An “I don’t give a fuck” attitude in also a central driver for a SWUG to cast off the weight of social expectations. So much of college, particularly as an underclassmen, is spent grappling at some semblance of adulthood, all the while trying to look like you had adulthood down pat before you bunked your first bed — making it immensely liberating to do exactly what you want at any given time, regardless of who’s watching (and trust me, people are watching).

Becoming aware of the self-identification led me to classify the behaviors and attitudes that have characterized my senior year as SWUG-y, and I began to mentally (and verbally) catalogue them all, many punctuated with a #SWUGLyfe hashtag and a snarky tweet:

I came to know exactly where to find the best bargain wine on any given weekday.

I ate Lucky Charms in bed. I ate cheese in bed. I ate beef jerky in bed.

I went out to the bar at 11 p.m., still unshowered, only to eat a hamburger and cheese curds while sitting at the bar and chatting with the bartender. Personal pitchers were the special: I had one to myself.

My motto became an ironic “life is pain,” punctuated with a laugh.

A weekend night out was no longer about going home with someone at the end of the night, but instead calling it in at the optimal time to get late-night drunk food.

Anytime I opted to stay home, drink wine and wear yoga pants, I was being a SWUG. When I arrived at the office for a Sunday afternoon of production without makeup or caffeine in my bloodstream, I was feeling particularly SWUG-y. And when I declined a dinner date only because getting dressed up sounded like an insurmountable effort to put forth for a steak, I was SWUGdom incarnate.

“People don’t date anymore,” I complained to a friend months ago, in a typical red wine-infused living room conversation.

We bemoaned the death of men asking women out for the dinner-and-a-movie brand of courtship, which was likely killed off a decade before we were old enough to know what we were missing out on. Enveloped by the overwrought ‘hookup culture’ that launched a thousand ill-advised thinkpieces, SWUGs have cast off high effort, low reward casual sex — they’ve had years of that. But they’re also certainly not looking to find the great love of their lives in their final semester of college the way marriage-crazed women, eager to tie down a husband before graduation, once were.
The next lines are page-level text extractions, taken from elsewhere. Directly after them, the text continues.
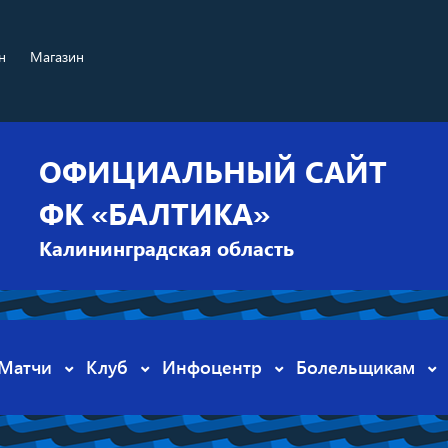
н
Магазин
ОФИЦИАЛЬНЫЙ САЙТ
ФК «БАЛТИКА»
Калининградская область
Матчи
Клуб
Инфоцентр
Болельщикам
For the SWUG, it’s too late for a boyfriend, although that sounds nice.

Other women writing about SWUGs have defined the walk of life as much more focused on losing the gaze of men our age, whose attention has been caught by younger, hotter co-eds. They also paint SWUGdom as an end to sexual empowerment, which somehow scores points for feminism. That hasn’t been my experience. Rather than feeling animosity for younger women, I feel a new kind of kinship with other SWUGs. Wielding the label has become a clarion call among the senior women in my life, and with it a certain identification that wasn’t there before. As someone who doesn’t necessarily gravitate toward female friendships, I felt a new connection with the tired, disinterested senior woman I made eye contact with from across the bar. Neither of us had felt like donning short skirts and heels for yet another Thursday night out, and probably hadn’t for a long time, but we understood that was alright.

It’s not all reckless abandon. SWUGdom also comes with a measure of loneliness and fear of leaving what’s familiar. Maintaining a healthy distance from underclassmen and potential mates is isolating: After years of knowing this city, this campus as our home for a time, our residency is ticking down. We’re all bound together by our fear, but only admit this to other SWUGs in the comfort of our apartments, after a couple glasses of red. Cool detachment is, then, a kind of coping mechanism. It also strikes me that I should be doing more, experiencing more, making bucket lists. But by now, I know what I like, and I’m content to spend the weeks I have left treading the well-traveled roads that have defined my years here before being unmoored into the wide world that lies ahead.

With one foot firmly planted in the present and one in the future, we exist as contradictions. Even while wearing an apathetic face, we’re deeply engaged in the business of preparing ourselves for what comes next by slowly letting go of the trappings of college life. And when that day arrives, we’ll be washed up no longer.